Crews last week were prepping the ground so the foundation can be poured. The building is expected to be ready for use sometime this spring.

The revamping of the corporation yard operations saddling Wetmore Street on the northern edge of the Manteca Industrial Park is a multiple phase effort. The goal is to consolidate public works operations housed throughout the city into one location to gain scales of sofa efficiency. It is also to make sure there is adequate space to accommodate population demand for at least 20 years of growth.

The strategy is to reduce general fund operating costs by at least $600,000 a year.

The first phase involved building the new animal shelter and making street improvements. The next phase will raze the old animal shelter and built a centralize corporation office for the water department.
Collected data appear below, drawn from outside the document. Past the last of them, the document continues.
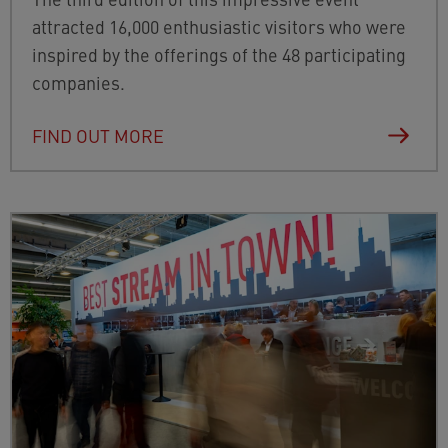
attracted 16,000 enthusiastic visitors who were
inspired by the offerings of the 48 participating
companies.
FIND OUT MORE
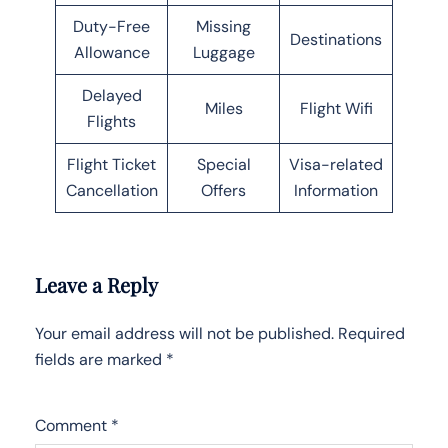
Duty-Free
Missing
Destinations
Allowance
Luggage
Delayed
Miles
Flight Wifi
Flights
Flight Ticket
Special
Visa-related
Cancellation
Offers
Information
Leave a Reply
Your email address will not be published.
Required
fields are marked
*
Comment
*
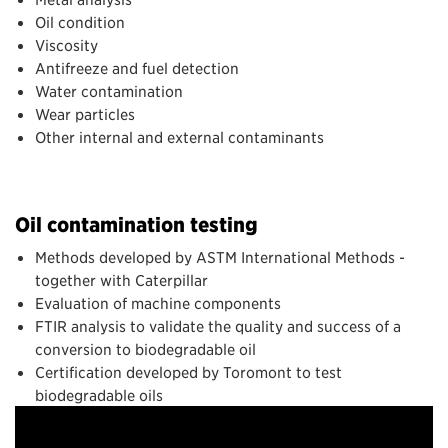
Oil condition
Viscosity
Antifreeze and fuel detection
Water contamination
Wear particles
Other internal and external contaminants
Oil contamination testing
Methods developed by ASTM International Methods -
together with Caterpillar
Evaluation of machine components
FTIR analysis to validate the quality and success of a
conversion to biodegradable oil
Certification developed by Toromont to test
biodegradable oils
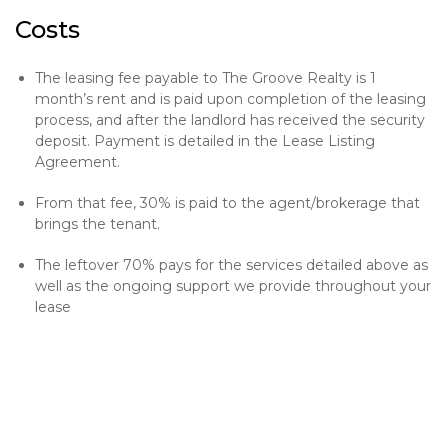
Costs
The leasing fee payable to The Groove Realty is 1
month’s rent and is paid upon completion of the leasing
process, and after the landlord has received the security
deposit. Payment is detailed in the Lease Listing
Agreement.
From that fee, 30% is paid to the agent/brokerage that
brings the tenant.
The leftover 70% pays for the services detailed above as
well as the ongoing support we provide throughout your
lease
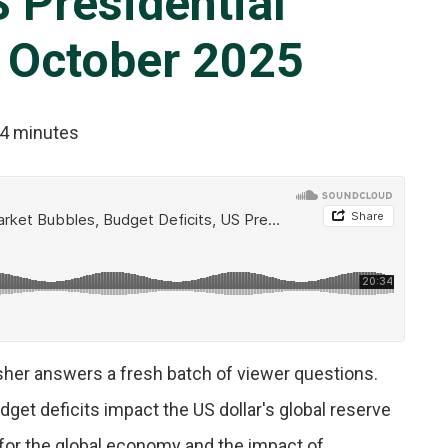
S Presidential
 October 2025
4 minutes
isher answers a fresh batch of viewer questions.
get deficits impact the US dollar's global reserve
 for the global economy and the impact of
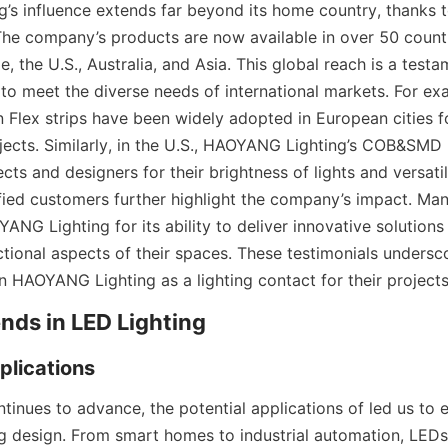
s influence extends far beyond its home country, thanks to
The company’s products are now available in over 50 countri
, the U.S., Australia, and Asia. This global reach is a testam
to meet the diverse needs of international markets. For exam
 Flex strips have been widely adopted in European cities fo
ojects. Similarly, in the U.S., HAOYANG Lighting’s COB&SMD L
cts and designers for their brightness of lights and versatil
sfied customers further highlight the company’s impact. Man
NG Lighting for its ability to deliver innovative solutions
tional aspects of their spaces. These testimonials underscor
n HAOYANG Lighting as a lighting contact for their projects
ends in LED Lighting
plications
tinues to advance, the potential applications of led us to 
ing design. From smart homes to industrial automation, LEDs 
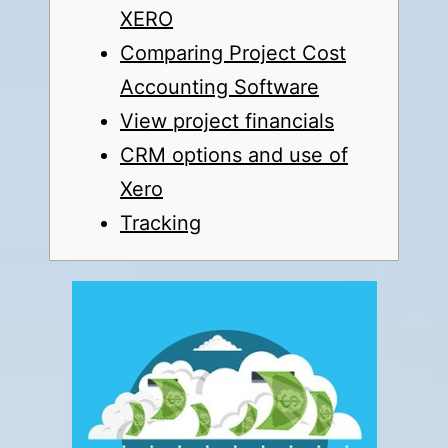
XERO
Comparing Project Cost
Accounting Software
View project financials
CRM options and use of
Xero
Tracking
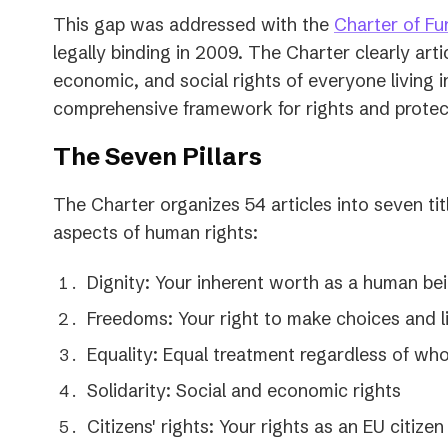
This gap was addressed with the
Charter of Fu
legally binding in 2009. The Charter clearly articu
economic, and social rights of everyone living i
comprehensive framework for rights and protect
The Seven Pillars
The Charter organizes 54 articles into seven tit
aspects of human rights:
Dignity: Your inherent worth as a human be
Freedoms: Your right to make choices and li
Equality: Equal treatment regardless of wh
Solidarity: Social and economic rights
Citizens' rights: Your rights as an EU citizen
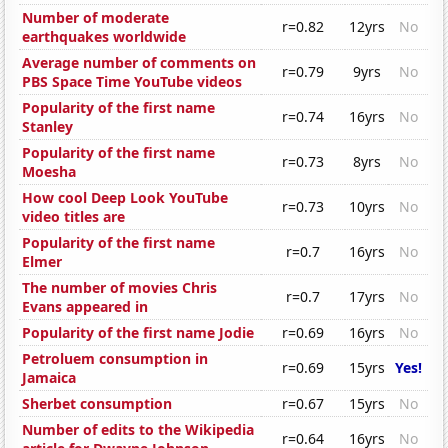
Number of moderate
r=0.82
12yrs
No
earthquakes worldwide
Average number of comments on
r=0.79
9yrs
No
PBS Space Time YouTube videos
Popularity of the first name
r=0.74
16yrs
No
Stanley
Popularity of the first name
r=0.73
8yrs
No
Moesha
How cool Deep Look YouTube
r=0.73
10yrs
No
video titles are
Popularity of the first name
r=0.7
16yrs
No
Elmer
The number of movies Chris
r=0.7
17yrs
No
Evans appeared in
Popularity of the first name Jodie
r=0.69
16yrs
No
Petroluem consumption in
r=0.69
15yrs
Yes!
Jamaica
Sherbet consumption
r=0.67
15yrs
No
Number of edits to the Wikipedia
r=0.64
16yrs
No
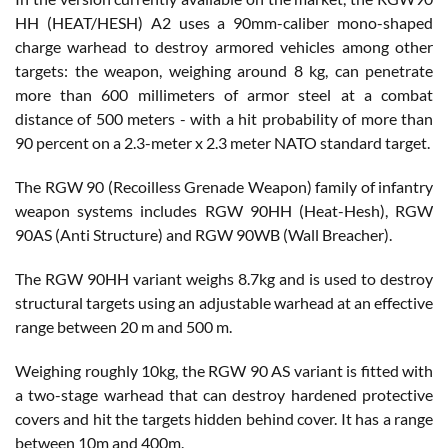
HH (HEAT/HESH) A2 uses a 90mm-caliber mono-shaped
charge warhead to destroy armored vehicles among other
targets: the weapon, weighing around 8 kg, can penetrate
more than 600 millimeters of armor steel at a combat
distance of 500 meters - with a hit probability of more than
90 percent on a 2.3-meter x 2.3 meter NATO standard target.
The RGW 90 (Recoilless Grenade Weapon) family of infantry
weapon systems includes RGW 90HH (Heat-Hesh), RGW
90AS (Anti Structure) and RGW 90WB (Wall Breacher).
The RGW 90HH variant weighs 8.7kg and is used to destroy
structural targets using an adjustable warhead at an effective
range between 20 m and 500 m.
Weighing roughly 10kg, the RGW 90 AS variant is fitted with
a two-stage warhead that can destroy hardened protective
covers and hit the targets hidden behind cover. It has a range
between 10m and 400m.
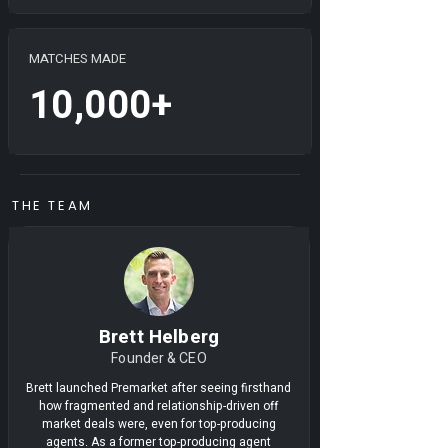
MATCHES MADE
10,000+
THE TEAM
Brett Helberg
Founder & CEO
Brett launched Premarket after seeing firsthand
how fragmented and relationship-driven off
market deals were, even for top-producing
agents. As a former top-producing agent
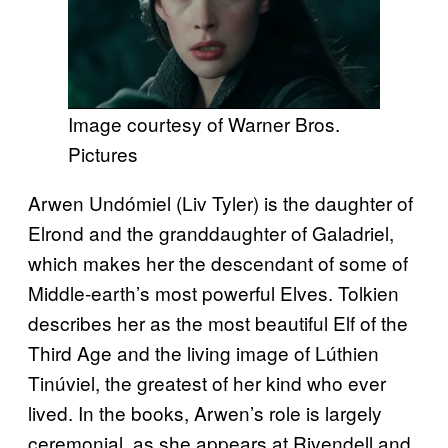
Image courtesy of Warner Bros.
Pictures
Arwen Undómiel (Liv Tyler) is the daughter of
Elrond and the granddaughter of Galadriel,
which makes her the descendant of some of
Middle-earth’s most powerful Elves. Tolkien
describes her as the most beautiful Elf of the
Third Age and the living image of Lúthien
Tinúviel, the greatest of her kind who ever
lived. In the books, Arwen’s role is largely
ceremonial, as she appears at Rivendell and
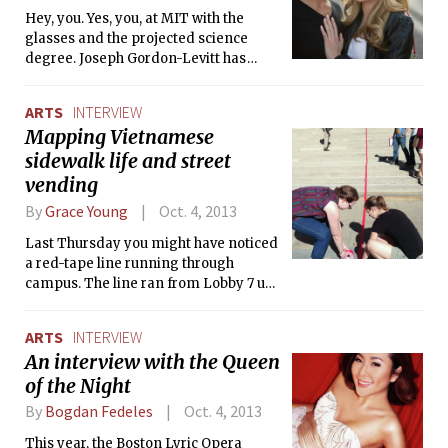
Hey, you. Yes, you, at MIT with the
glasses and the projected science
degree. Joseph Gordon-Levitt has
relationship advice for you. And it is
nerdy.
ARTS
INTERVIEW
Mapping Vietnamese
sidewalk life and street
vending
By
Grace Young
Oct. 4, 2013
Last Thursday you might have noticed
a red-tape line running through
campus. The line ran from Lobby 7 up
to the third floor Wolk Gallery for the
opening of Sidewalk City, a mini-
ARTS
INTERVIEW
exhibit by Urban Studies Professor
An interview with the Queen
Annette Kim and her group SLAB, the
of the Night
sidewalk laboratory. The Tech caught
up with Professor Kim about the new
By
Bogdan Fedeles
Oct. 4, 2013
exhibit.
This year, the Boston Lyric Opera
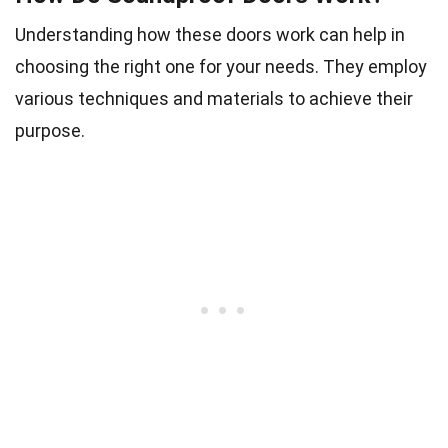
Understanding how these doors work can help in
choosing the right one for your needs. They employ
various techniques and materials to achieve their
purpose.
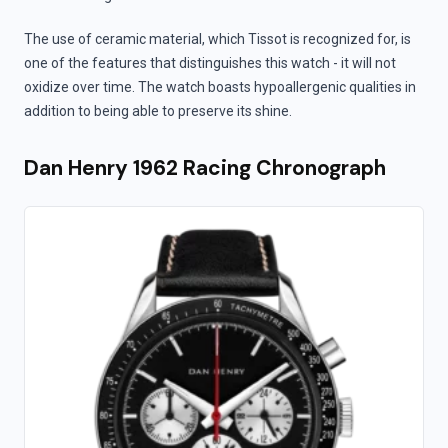
The use of ceramic material, which Tissot is recognized for, is
one of the features that distinguishes this watch - it will not
oxidize over time. The watch boasts hypoallergenic qualities in
addition to being able to preserve its shine.
Dan Henry 1962 Racing Chronograph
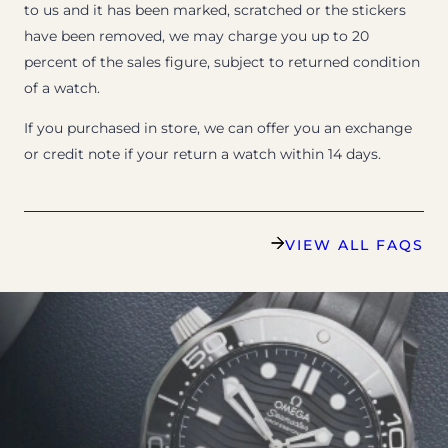
to us and it has been marked, scratched or the stickers
have been removed, we may charge you up to 20
percent of the sales figure, subject to returned condition
of a watch.
If you purchased in store, we can offer you an exchange
or credit note if your return a watch within 14 days.
VIEW ALL FAQS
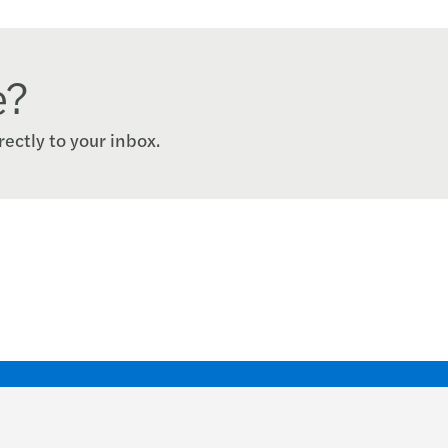
e?
rectly to your inbox.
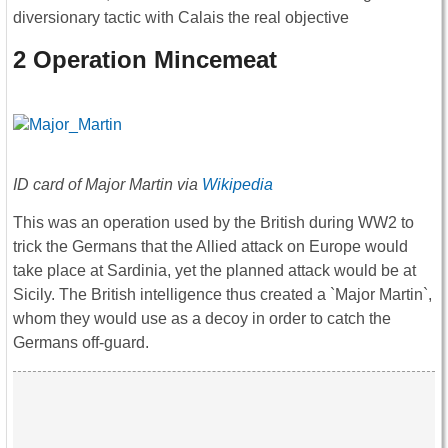
diversionary tactic with Calais the real objective
2 Operation Mincemeat
ID card of Major Martin via
Wikipedia
This was an operation used by the British during WW2 to
trick the Germans that the Allied attack on Europe would
take place at Sardinia, yet the planned attack would be at
Sicily. The British intelligence thus created a `Major Martin`,
whom they would use as a decoy in order to catch the
Germans off-guard.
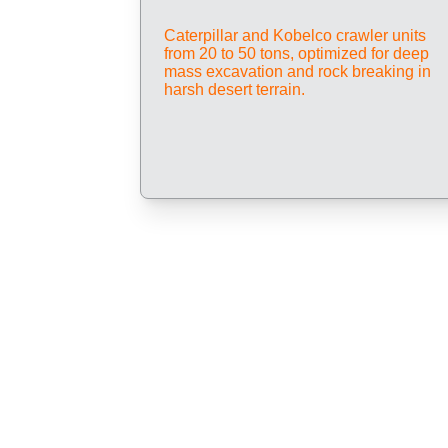
Caterpillar and Kobelco crawler units 
from 20 to 50 tons, optimized for deep 
mass excavation and rock breaking in 
harsh desert terrain.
The overall $12.1 million price tag is being covered by development fees that cannot be used for day-to-day operations. The city had money on hand for the $2.1 million animal facility and part of the $4.7 million vehicle maintenance facility. Loans from the public facilities fee account and  redevelopment agency loan that will be paid back with interest as growth fees come are bridging  the financing. It will take five to seven years to repay the loans at the current home construction pace. Increased construction will accelerate payback.

Also, the future sale of the old fire station on center Street and the water department facility on Oak Street is expected to raise $1 million toward paying for the renovation.

Ultimately $10,850,000 will come from government building facilities fees collected on new growth as well as $490,000 in public facility fees paid by developers. The water division will pay $434,000, solid waste $213,000, and sewer $13,000 for the portion of the improvements helping those enterprise operations.

City leaders have said annual savings came from eliminating a vacant superintendent position and one vacant administrative support position and reducing growth in future administrative staff as the move would eliminate duplicate functions due to the far-flung corporation yard system. That will save $250,000 a year.

Reduced facility costs such as electricity, Internet, alarms copies, and printers would save $20,000 a year.

Centralized purchasing and warehousing, pooling common equipment, and reducing the time employees have to drive around Manteca to pick up equipment and then return it for work they need to do would save $350,000 a year. The water department, as an example, is split between multiple locations including the Powers Avenue fire station.